D'ailleurs, l'INED elle-même, quand ils font, je suis spécialiste des questions LGBT, une grosse enquête sur les minorités sexuelles de genre, qu'est-ce qu'ils font ? Ils n'ont pas de stack sur les LGBT. Ils les extraient d'un échantillon plus large. C'est exactement ce qu'on a fait pour les musulmans. Alexandre Désay, est-ce que, dans le fond, les sondages sont plus représentatifs que les études menées par l'INSEE, par l'INED, par d'autres ? C'est une très bonne question. Je préférais que ce soit Vincent Thiberge qui participe à la réalisation de ces enquêtes qui répondent à ma place. Mais on pourrait, pendant des heures, jouer argument contre argument. Mais c'est ça qui est intéressant.
Et ce qui est intéressant, c'est au moins de pouvoir échanger. Je ne vais rappeler qu'un seul chiffre. Par exemple, la dernière enquête de l'IFOP se base sur 1 000. C'est ça, à peu près 1 000 personnes de Confessions musulmanes ? Un peu plus de 1 000 personnes, 1 500 personnes. Extrait de 14 000. Il y a beaucoup de sondages qui ont été faits par l'IFOP dans le passé qui étaient basés sur une taille d'échantillon beaucoup plus faible. 500 à peu près. Et le recueil se faisait, par ailleurs, en ligne. Et ce recueil en ligne, François Croce en a rappelé tout à l'heure les limites.
Simplement, par exemple, l'enquête qui a été citée à la trajectoire origine, elle se base sur un échantillon non pas de 1 000 personnes de Confessions musulmanes, mais 7 400. Alors, ça change un petit peu la donne. Donc, j'aurais tendance, là, effectivement, non pas à rejeter complètement ce qui ressort de l'enquête qui a été réalisée par l'IFOP, mais plutôt, effectivement, à m'en remettre aux enquêtes qui sont faites par l'INED en collaboration avec l'INSEE. Je me répondrai quand même sur cette question. En quelques mots, François Croce, parce que je voudrais qu'on annonce quand même. L'ATO n'est pas un échantillon national.

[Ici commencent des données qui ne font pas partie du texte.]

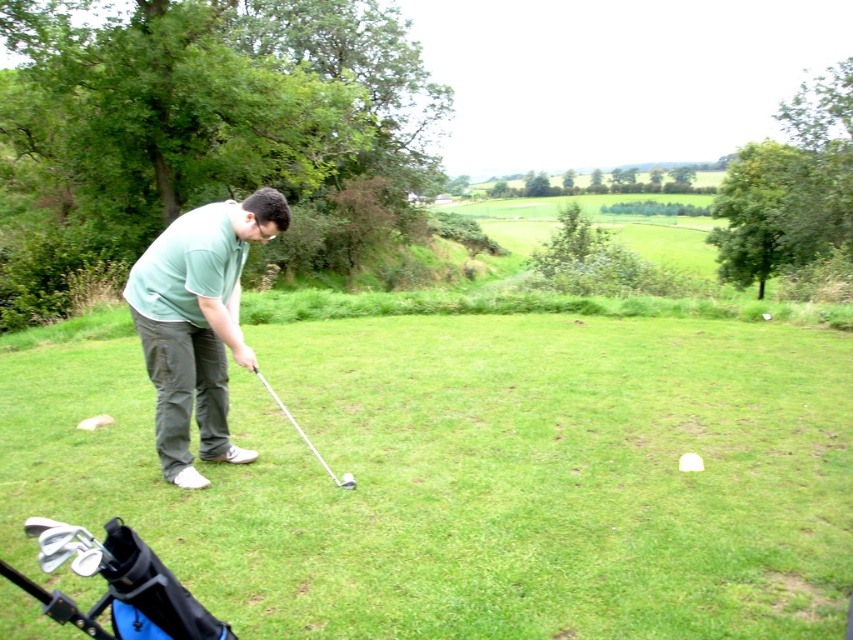 Between green grass at center and metallic silver golf club at center, which one appears on the left side from the viewer's perspective?

metallic silver golf club at center

In the scene shown: Between green grass at center and metallic silver golf club at center, which one has less height?

metallic silver golf club at center

Is point (405, 593) farther from viewer compared to point (332, 474)?

No, it is not.

Image resolution: width=853 pixels, height=640 pixels. What are the coordinates of `green grass at center` in the screenshot? It's located at (471, 476).

In the scene shown: Who is higher up, white matte golf at center or shiny silver golf club at center?

white matte golf at center is higher up.

Between white matte golf at center and shiny silver golf club at center, which one appears on the left side from the viewer's perspective?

Il y a 4 sous-échantillons, essentiellement des personnes migrants, descendants de migrants ou des dom-toms. Elle n'est en rien. Les 7 000 musulmans que vous comparez ne sont absolument pas représentatifs à l'équivalent des musulmans que nous avons interrogés. C'est un patchwork. Si on prend des musulmans qui sont tous dans un foyer de Sonakotra, qu'on les rassemble, il y en a peut-être 7 000, mais ils ne sont en rien représentatifs des musulmans français. Alors un mot sur le chiffre qui était un peu partout dans la presse ces dernières semaines. Je le rappelle, 38% des musulmans approuveraient, je cite, tout ou partie des positions islamistes.
Je suis allé voir l'étude sur le site de l'IFOP, qui est par ailleurs disponible à tout un chacun. La question était la suivante. Vous-même, quelle est votre opinion sur les islamistes ? Diriez-vous que vous approuvez la plupart de leurs positions ? 8% répondent que oui. Vous approuvez seulement quelques-unes de leurs positions. 30% répondent que oui. Vous comparez ensuite ces chiffres à d'autres chiffres qui datent de 1998. Et là, on réalise qu'en 1998, l'échantillon n'était pas le même puisqu'il y avait environ 500 musulmans, un peu plus de 500 musulmans qui étaient interrogés.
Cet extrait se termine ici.